Since the Metropolitan Police requested only minimal reference to events that are subject to a criminal investigation – a move that has faced criticism – the report is a watered-down version.
Downing Street has not committed to publishing the full report, even after the police investigation has concluded.
Based on what we have so far, here are the key points:
Gatherings include PM’s birthday and event in official flat
The dozen events being looked at by officers include a “gathering in the No 10 Downing Street flat” on November 13 2020, the night Mr Johnson’s former aides Dominic Cummings and Lee Cain left their roles during a bitter power struggle.
Police were also investigating the June 19 2020 event in the Cabinet Room at No 10 to mark the Prime Minister’s 56th birthday.
Two other Downing Street gatherings that officers are inspecting took place on April 16 last year, on the eve of the Duke of Edinburgh’s funeral, when the Queen was pictured mourning alone.
A ‘failure of leadership’ at Downing Street
One of the most striking lines from the report criticises the judgements made at Downing Street.
Ms Gray writes: “At times it seems there was too little thought given to what was happening across the country in considering the appropriateness of some of these gatherings, the risks they presented to public health and how they might appear to the public.
“There were failures of leadership and judgment by different parts of No 10 and the Cabinet Office at different times.”
She called for "significant learning" to be drawn from the scandal, adding these "must be addressed immediately across government" and doesn't need to wait for the police inquiry.
Events ‘should not have been allowed’
While the report is limited in detail about specific gatherings (both confirmed and alleged to have taken place) Ms Gray is clear that some events should never have been allowed.
“Some of the events should not have been allowed to take place,” she wrote.
“Other events should not have been allowed to develop as they did.”
12 events under police investigation
Only four events that fell in the scope of the report are not being investigated by the police.
These are gatherings relating to 15 May 2020, 27 November 2020, 10 December 2020, 15 December 2020.
This leaves the following eight dates of allegations, sometimes with multiple events held on each night, under police investigation:
- 20 May 2020 - Number 10 garden party
- 18 June 2020 - Cabinet Office leaving party
- 19 June 2020 - The prime minister's birthday
- 13 November 2020 - A gathering in the No 10 Downing Street flat, and another in No 10 on the departure of a special adviser
- 17 December 2020 - Two cabinet office gatherings and one leaving party
- 18 December 2020 - Downing Street Christmas party
- 14 January 2021 - Leaving party for two private secretaries
- 16 April 2021 - Two leaving parties
Too much alcohol isn’t appropriate at any time
There have been reports of significant alcohol consumption at Downing Street during the pandemic.

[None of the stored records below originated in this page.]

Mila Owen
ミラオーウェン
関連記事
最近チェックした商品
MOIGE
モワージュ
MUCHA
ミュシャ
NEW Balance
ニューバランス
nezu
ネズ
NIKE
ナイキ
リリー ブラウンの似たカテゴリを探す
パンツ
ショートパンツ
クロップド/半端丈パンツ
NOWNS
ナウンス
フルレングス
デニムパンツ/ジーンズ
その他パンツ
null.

These have included allegations of suitcases being filled with wine and a fridge specifically in which to store them.
On drinking, Ms Gray wrote: “The excessive consumption of alcohol is not appropriate in a professional workplace at any time.

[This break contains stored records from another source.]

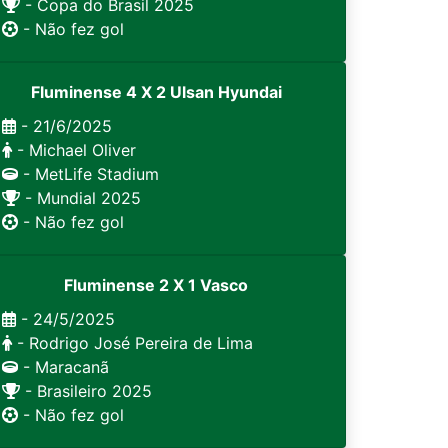
- Copa do Brasil 2025
- Não fez gol
Fluminense 4 X 2 Ulsan Hyundai
- 21/6/2025
- Michael Oliver
- MetLife Stadium
- Mundial 2025
- Não fez gol
Fluminense 2 X 1 Vasco
- 24/5/2025
- Rodrigo José Pereira de Lima
- Maracanã
- Brasileiro 2025
- Não fez gol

“Steps must be taken to ensure that every government department has a clear and robust policy in place covering the consumption of alcohol in the workplace.”
Staff had concerns – but felt they couldn’t raise them
“Some staff wanted to raise concerns about behaviours they witnessed at work but at times felt unable to do so,” Ms Gray said.
“No member of staff should feel unable to report or challenge poor conduct where they witness it.
“There should be easier ways for staff to raise such concerns informally, outside of the line management chain.”
Behaviour ‘difficult to justify’
As Ms Gray notes, the British people were making significant sacrifices during lockdown.
“Against the backdrop of the pandemic, when the government was asking citizens to accept far-reaching restrictions on their lives, some of the behaviour surrounding these gatherings is difficult to justify,” she said.
Should the Downing Street garden be used as an office?
During the pandemic, staff were allowed to use the garden as an extension of the workplace to make use of a ventilated space.
This was appreciated by staff, Ms Gray said.
“But the garden was also used for gatherings without clear authorisation or oversight. This was not appropriate,” she added.
“Any official access to the space, including for meetings, should be by invitation only and in a controlled environment.”
Watch the video obtained by ITV News in December last year of of Boris Johnson's former press secretary Allegra Stratton laughing about an alleged party in No 10 in Christmas in 2020
It is not a 'meaningful report'
Ms Gray says herself that this isn't a "meaningful report" because she has made "minimal reference" to the gatherings the police are investigating.
She says she hasn't set out "the extensive factual information" she has as she did not want to prejudice the probe.